Print out every line of the material exactly. Include no pictures.

--

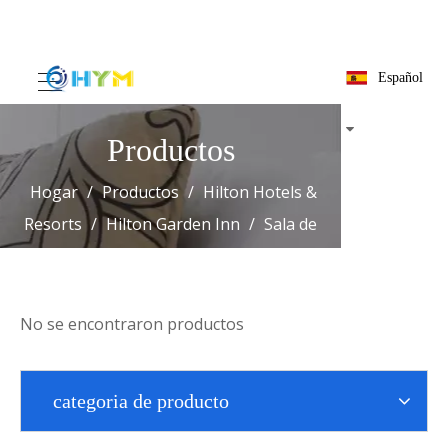
Español
Productos
Hogar
/
Productos
/
Hilton Hotels &
Resorts
/
Hilton Garden Inn
/
Sala de
huéspedes suave
No se encontraron productos
categoria de producto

--

## SOLUTION BELOW
Español
Productos
Hogar
/
Productos
/
Hilton Hotels &
Resorts
/
Hilton Garden Inn
/
Sala de
huéspedes suave
No se encontraron productos
categoria de producto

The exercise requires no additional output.